On Tue, 2012-01-03 at 14:45 -0800, Joshua wrote:
> Hi Tim,
> 
> Great idea re: GitHub!
> 
> I'm guessing the Clojure decks could cover, multiple things if tagged
> appropriately and could be studied in various section. Or there could
> be multiple decks dealing with differing material. I'm not very
> familiar with github, but it is high time I really check it out and
> would be a great place for this sort of project.

I just found the Clojure language API Anki deck so someone has been
busy on this already. 
> 
> Have you found using an SRS helped with more than just studying on
> your own with regard to development?

I've built a deck for guitar chords (using fretboard shapes)
that I have been using for practice. I want to enhance it with
the corresponding sounds.

Self-study is the whole point. There are 732 cards in the Clojure
deck, which implies that there is a whole lot of Clojure that I
have yet to learn.
> 
> Are you experiencing good retention rates and reduced practice time
> reviewing with Anki?

I guess. I know that I can go through the decks quicker now than
when I started so I guess something is sticking. Or maybe I am
just mis-remembering how good I was at it the first time :-)

I came to Anki due to the first chapter of a book,
"Practicing: A Musician's Return to Music". There are several
things worth quoting but one was:
  "it is impossible to feign mastery of an instrument,
   however skillful the imposter may be."
It is actually an excellent computer book, unintentionally.

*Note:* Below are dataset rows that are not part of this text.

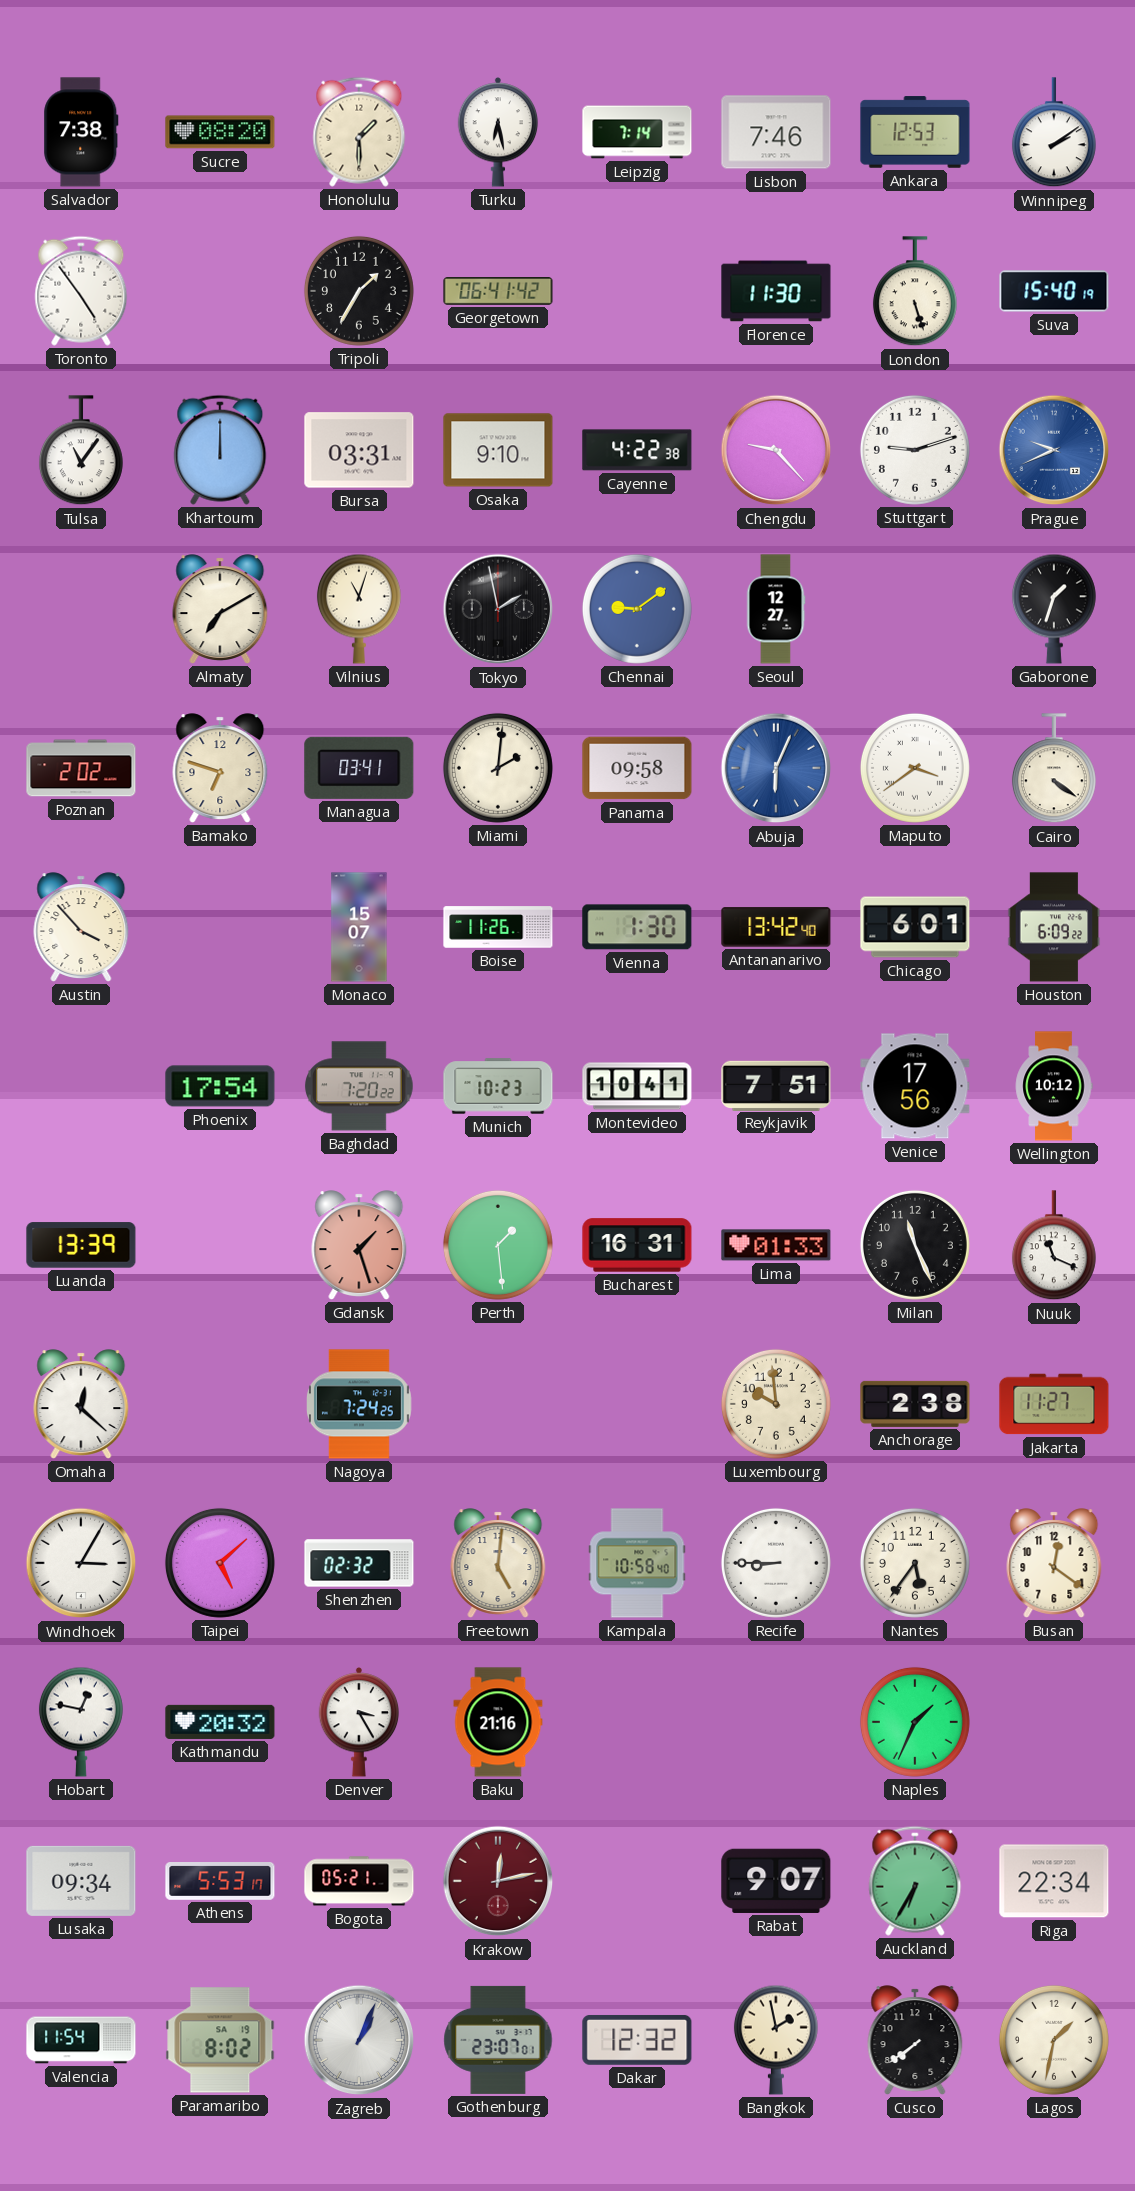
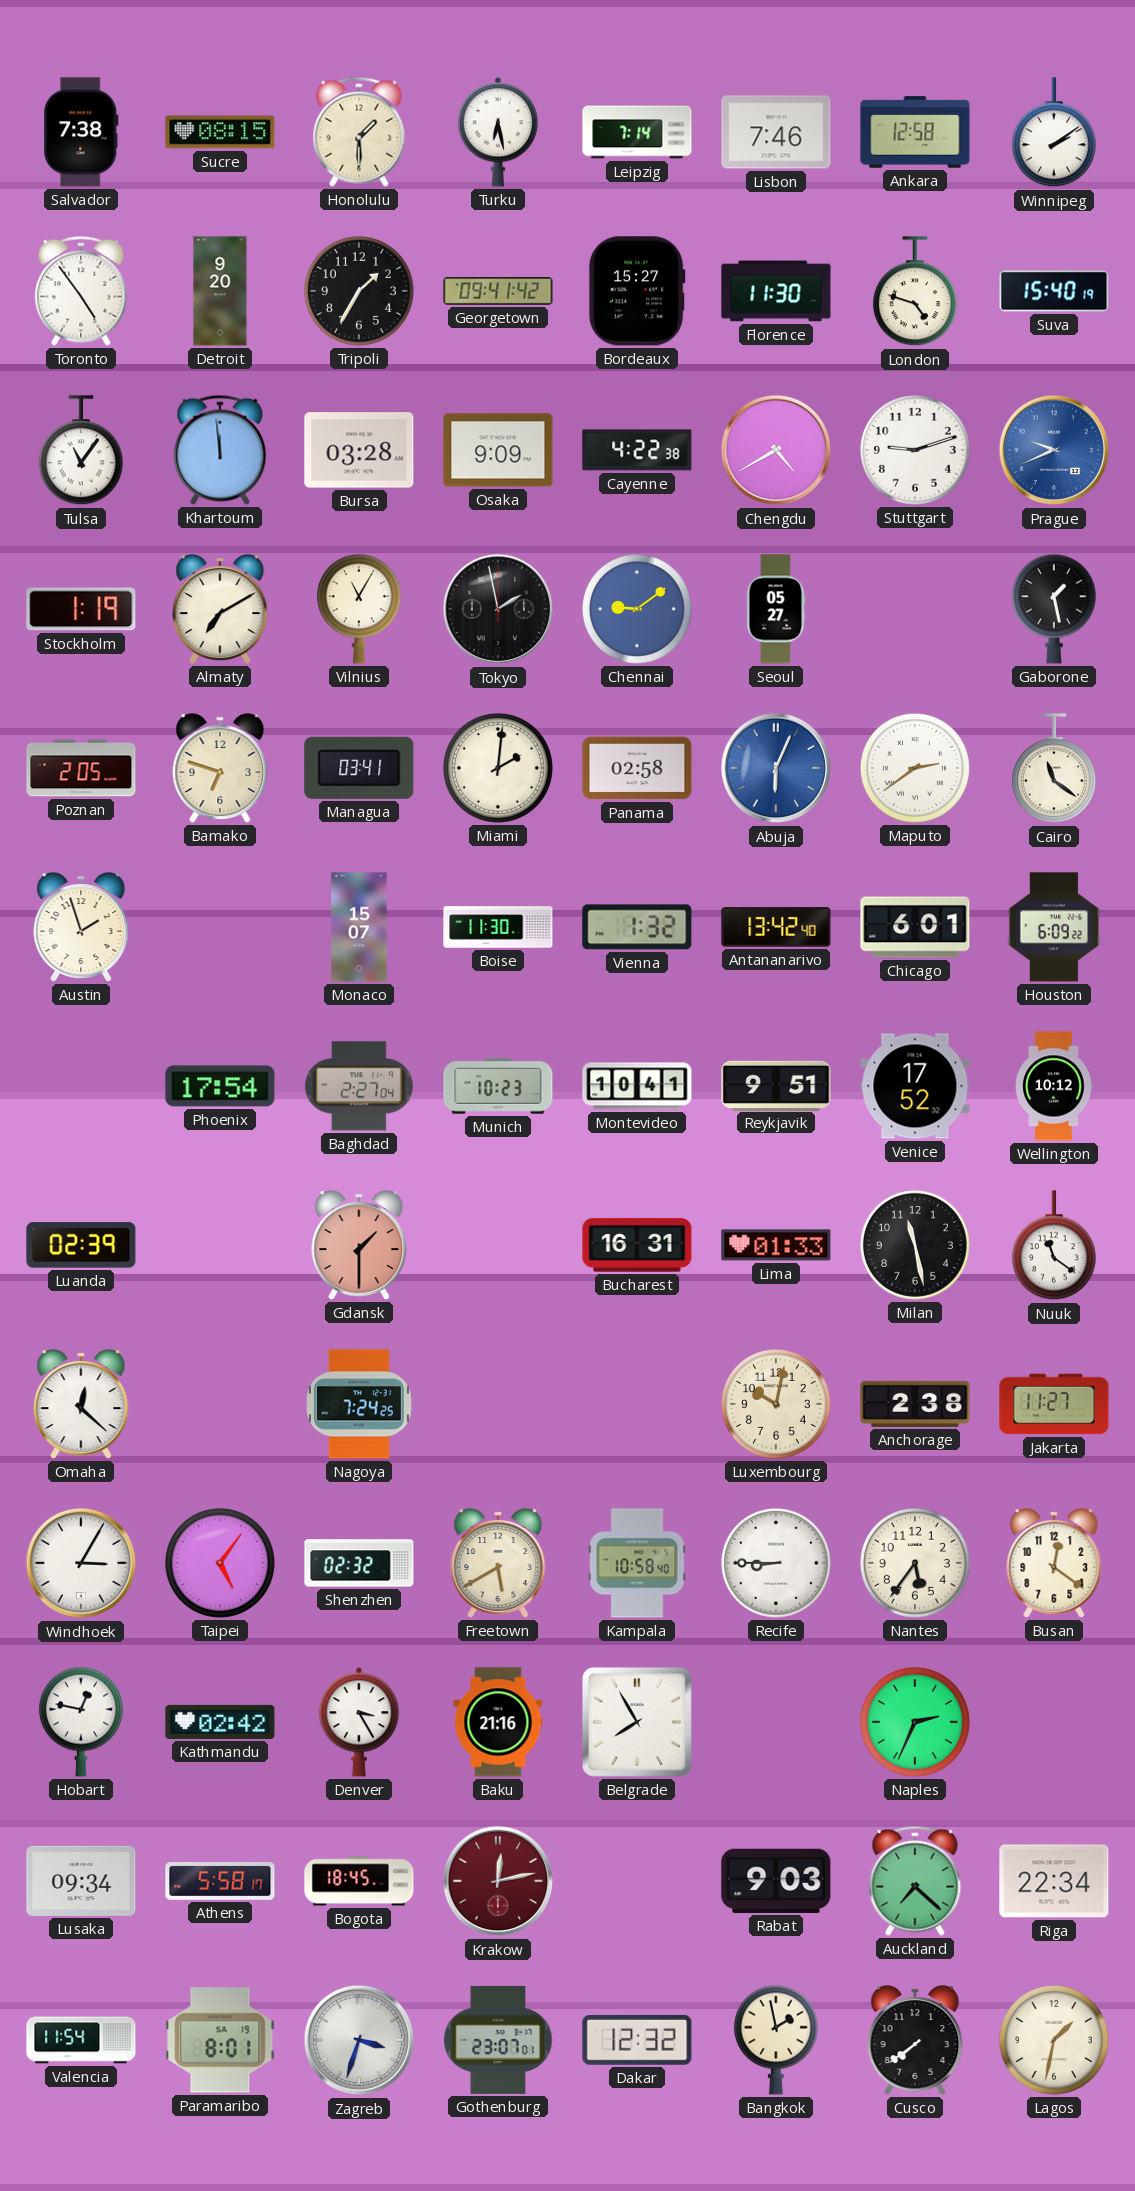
Sucre: 08:20 -> 08:15
Ankara: 12:53 -> 12:58
Detroit: none -> 9:20
Georgetown: 06:41 -> 09:41
Bordeaux: none -> 15:27
London: 5:27 -> 4:48
Khartoum: 12:00 -> 11:59
Bursa: 03:31 -> 03:28
Osaka: 9:10 -> 9:09
Chengdu: 9:23 -> 4:40
Stockholm: none -> 1:19
Vilnius: 11:03 -> 11:05
Seoul: 12:27 -> 05:27
Gaborone: 1:33 -> 1:28
Poznan: 2:02 -> 2:05
Panama: 09:58 -> 02:58
Maputo: 3:39 -> 2:39
Cairo: 4:21 -> 11:21
Austin: 3:53 -> 1:57
Boise: 11:26 -> 11:30
Vienna: 1:30 -> 1:32
Baghdad: 7:20 -> 2:27
Reykjavik: 7:51 -> 9:51
Venice: 17:56 -> 17:52
Luanda: 13:39 -> 02:39
Gdansk: 1:27 -> 1:30
Perth: 1:29 -> none
Milan: 11:26 -> 11:28
Nuuk: 11:19 -> 11:21
Luxembourg: 9:59 -> 10:02
Taipei: 5:08 -> 5:06
Freetown: 5:01 -> 5:40
Kathmandu: 20:32 -> 02:42
Belgrade: none -> 7:55
Naples: 1:34 -> 2:34
Athens: 5:53 -> 5:58
Bogota: 05:21 -> 18:45
Rabat: 9:07 -> 9:03
Auckland: 6:35 -> 7:22
Paramaribo: 8:02 -> 8:01
Zagreb: 1:04 -> 3:33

Considering a computer to be the world of music and
Clojure to be the chosen instrument. What is required to
attain mastery? What is required to achieve the point of
having Clojure-based solutions flow from the fingers without
thought of the language? Are there practice exercises? Can we
create books of standard forms? If we had a "practice book of
Clojure" what would be in it?

Currently all of the Anki examples seem to be limited to 
vocabulary which, while important, is hardly what seems to
be the path to mastery.

My current thinking is to follow Dan Friedman's lead with
the "Schemer" series (e.g. The Seasoned Schemer, The Reasoned
Schemer, etc.) but that would require that Anki support some
means of linear review questions by chapter and I don't see
how to do this. Perhaps we need an SRS in Clojure.

Could we combine Friedman's approach with an SRS feedback and
tracking system to form a set of Etude-like Clojure practices?
Could we take algorithms (e.g.
http://weblog.jamisbuck.org/2011/2/7/maze-generation-algorithm-recap
build the Clojure code, deconstruct them into a Socratic style
ala Friedman, linearly sequence them, and use SRS to chart progress?
This would give an Anki-by-section rather than Anki-by-flashcard.

These Friedman-Etudes could be written to cover topics like using
agents (e.g. deconstructing the ant demo). Or Knuth's sorts. 

So, like Etudes for Piano. we have Etudes for Clojure.

I watched a class taught by Billy Joel, clearly a master at the
piano. He talked about a song he wrote and how he first thought
of it in a reggae style (which he played), but then moved to a
broadway style (which he played), then to a rock style (which he
played), then classical, etc. He then explained why the style
he chose was "right".

Imagine a Clojure programmer doing the same thing. Show me your
application in a functional style, an object-oriented style, a
rule-based style, a DSL style, a recursive style, etc. Unlike
Java, lisp systems do not force a style. Can you "gut feel"
which style is right for the problem at hand?

Can we construct Clojure Friedman Etudes that show the essence
of each of these styles? 

Rather than the Google "ping pong balls in a bus" interview
wouldn't it be much more revealing to give an algorithm and
ask to see it in several styles? Who do you want to be? The
person who can reason out how many ping pong balls fit in the
piano or the person who is fluid in styles? Who wouldn't love
working with the Billy Joel of programming?